The Department of Finance (DOF) and its attached agencies Bureau of Customs (BOC) and Bureau of Internal Revenue (BIR) started implementing on Friday the fuel marking program.
The government conducted the “first live marking of petroleum” products at Seaoil Bulk Terminal in Mabini, Batangas, according to the Customs bureau.
The program aims to plug revenue leakages from oil smuggling by placing a molecular marker on imported, manufactured, and refined petroleum products such as gasoline, diesel, and kerosene.
Under Section 148-A of the National Internal Revenue Code, as amended by Republic Act No. 10963 or the Tax Reform for Acceleration and Inclusion (TRAIN) and DOF-BOC-BIR Joint Circular No. 001.2019, stocktaking must be done for all tax paid gasoline, diesel, and kerosene stored in all depots and terminals.
In the next few months, the BOC, BIR and SICPA-SGS will conduct random field testing on depots, tank trucks, and retail stations to determine the presence and dilution level of the fuel marker on fuels that have been marked, Customs said.
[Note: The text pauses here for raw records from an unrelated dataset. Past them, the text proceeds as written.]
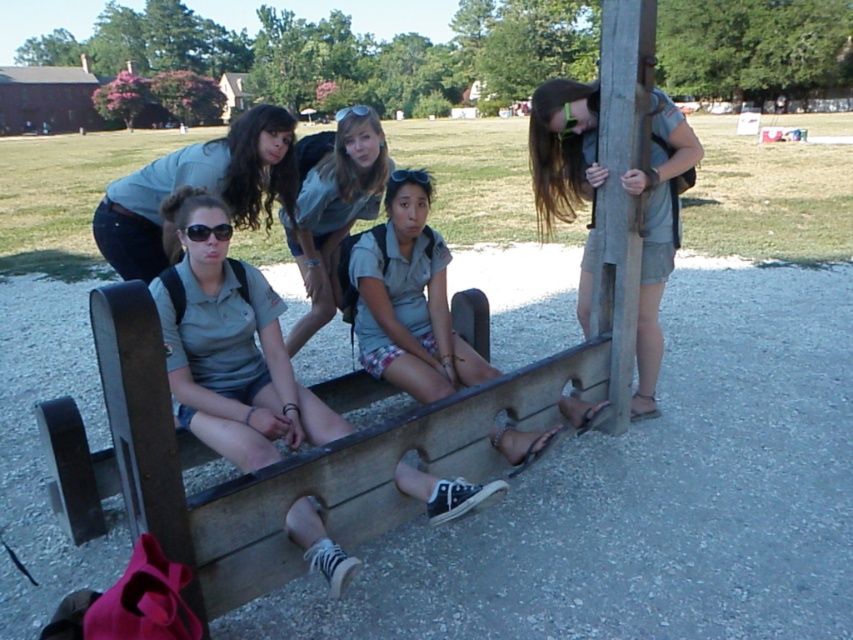 You are standing in front of the stocks and want to place a small flag at the point closer to you. Which point should you choose between point (619, 112) and point (138, 195)?

Point (619, 112) is closer to the camera than point (138, 195), so you should place the flag at point (619, 112).

You are a photographer trying to capture a group photo of the matte gray shirt at right and the black plastic sunglasses at center. If you want to ensure both are clearly visible in the frame, which object should you focus on first?

The matte gray shirt at right should be focused on first because its width is larger than the black plastic sunglasses at center, making it more prominent in the frame.

You are standing at point (x=599, y=316) and want to walk to point (x=550, y=138). Which direction should you move in relation to the stocks structure?

You should move behind the stocks structure to reach point (x=550, y=138) since it is located behind point (x=599, y=316). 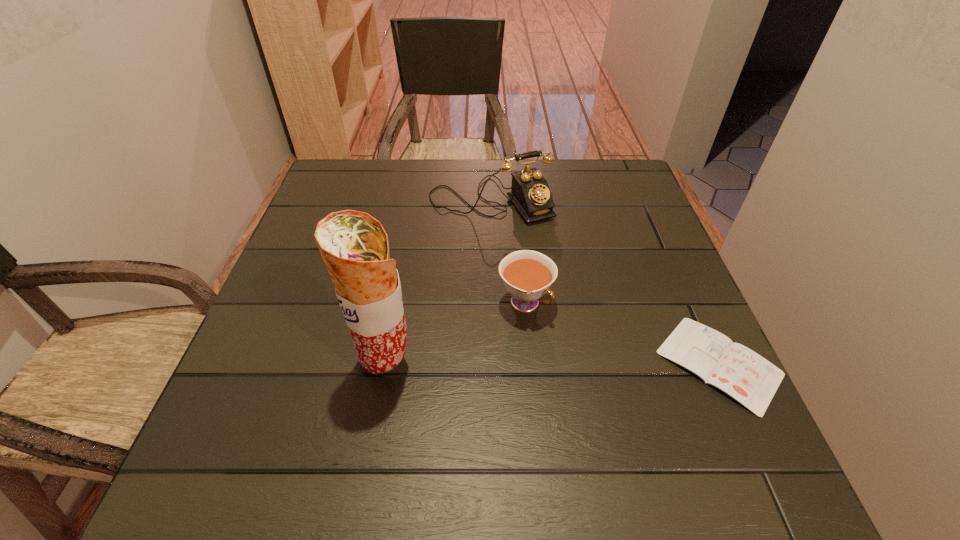 Find the location of a particular element. This screenshot has height=540, width=960. blank region between the third tallest object and the burrito is located at coordinates (456, 333).

What are the coordinates of `free space between the third shortest object and the teacup` in the screenshot? It's located at (508, 252).

Find the location of a particular element. Image resolution: width=960 pixels, height=540 pixels. free space between the tallest object and the third tallest object is located at coordinates (456, 333).

At what (x,y) coordinates should I click in order to perform the action: click on object that is the second nearest to the farthest object. Please return your answer as a coordinate pair (x, y). This screenshot has width=960, height=540. Looking at the image, I should click on (750, 379).

Locate an element on the screen. the third closest object to the diary is located at coordinates (354, 246).

This screenshot has width=960, height=540. What are the coordinates of `vacant area in the image that satisfies the following two spatial constraints: 1. on the back side of the telephone; 2. on the left side of the tallest object` in the screenshot? It's located at (416, 200).

This screenshot has height=540, width=960. In order to click on vacant space that satisfies the following two spatial constraints: 1. on the front side of the farthest object; 2. on the right side of the teacup in this screenshot , I will do `click(493, 303)`. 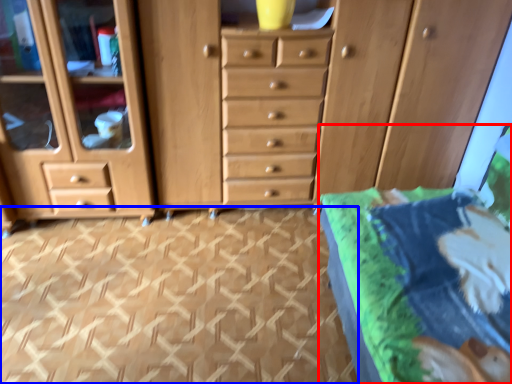 Question: Which object is closer to the camera taking this photo, bed (highlighted by a red box) or tile (highlighted by a blue box)?

Choices:
 (A) bed
 (B) tile

Answer: (A) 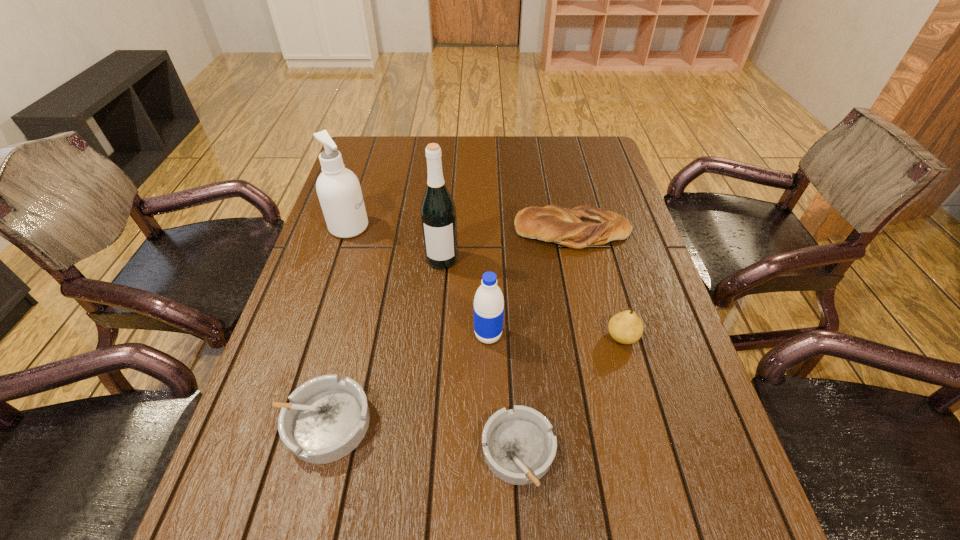 At what (x,y) coordinates should I click in order to perform the action: click on free point between the shortest object and the water bottle. Please return your answer as a coordinate pair (x, y). Image resolution: width=960 pixels, height=540 pixels. Looking at the image, I should click on (503, 394).

At what (x,y) coordinates should I click in order to perform the action: click on vacant space that is in between the right ashtray and the water bottle. Please return your answer as a coordinate pair (x, y). This screenshot has width=960, height=540. Looking at the image, I should click on (503, 394).

This screenshot has height=540, width=960. In order to click on vacant space that is in between the cleansing agent and the taller ashtray in this screenshot , I will do `click(337, 325)`.

The width and height of the screenshot is (960, 540). What are the coordinates of `object that is the fifth closest one to the fifth tallest object` in the screenshot? It's located at (519, 446).

You are a GUI agent. You are given a task and a screenshot of the screen. Output one action in this format:
    pyautogui.click(x=<x>, y=<y>)
    Task: Click on the object that is the nearest to the shorter ashtray
    
    Given the screenshot: What is the action you would take?
    pyautogui.click(x=488, y=306)

The width and height of the screenshot is (960, 540). I want to click on free spot that satisfies the following two spatial constraints: 1. on the front label of the cleansing agent; 2. on the back side of the third tallest object, so click(x=314, y=335).

Where is `vacant space that satisfies the following two spatial constraints: 1. on the back side of the right ashtray; 2. on the left side of the pear`? The width and height of the screenshot is (960, 540). vacant space that satisfies the following two spatial constraints: 1. on the back side of the right ashtray; 2. on the left side of the pear is located at coordinates (512, 337).

Where is `vacant region that satisfies the following two spatial constraints: 1. on the front label of the sixth shortest object; 2. on the back side of the third shortest object`? vacant region that satisfies the following two spatial constraints: 1. on the front label of the sixth shortest object; 2. on the back side of the third shortest object is located at coordinates (348, 232).

Where is `free space that satisfies the following two spatial constraints: 1. on the front label of the second tallest object; 2. on the right side of the water bottle`? The width and height of the screenshot is (960, 540). free space that satisfies the following two spatial constraints: 1. on the front label of the second tallest object; 2. on the right side of the water bottle is located at coordinates pos(314,335). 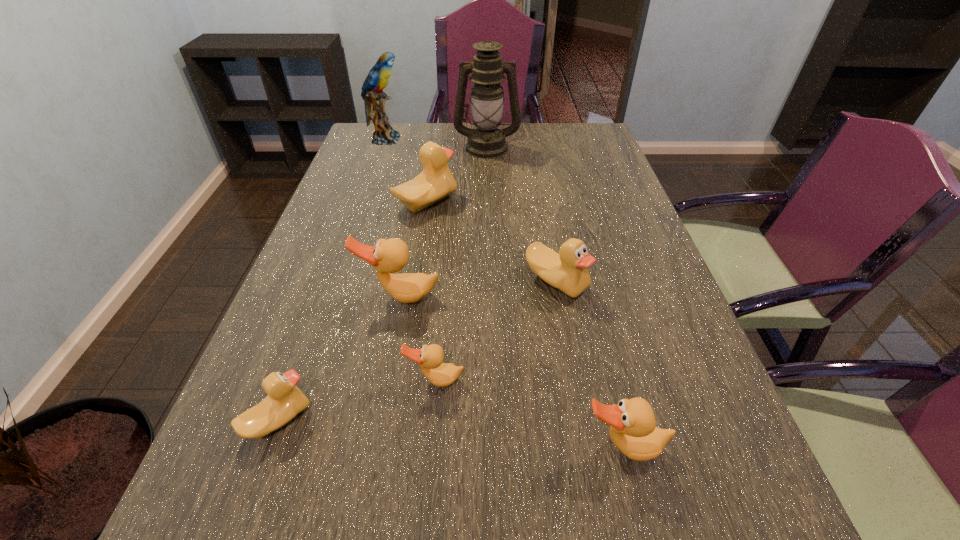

Swiss-based SICPA SA and local partner SGA Philippines bagged the contract to provide fuel marking and monitoring services under the program.
Fuel marking will continue until the market is saturated with marked fuels, the BOC said.
“A confirmatory testing will be conducted immediately on fuels found to be unmarked or with marker levels below the prescribed dilution level and corresponding duties and taxes will be collected from oil companies found to have unmarked or diluted fuels,” Customs Commissioner Rey Leonardo Guerrero said.
“The implementation of the Fuel Marking Program is a milestone for the Bureau of Customs as well as the Bureau of Internal Revenue and the Department of Finance, as we have painstakingly worked together in order to ensure the success of the Program.”
“With the cooperation and support of partner agencies and stakeholders, we are ready to implement the Fuel Marking program and make it work,” Guerrero added.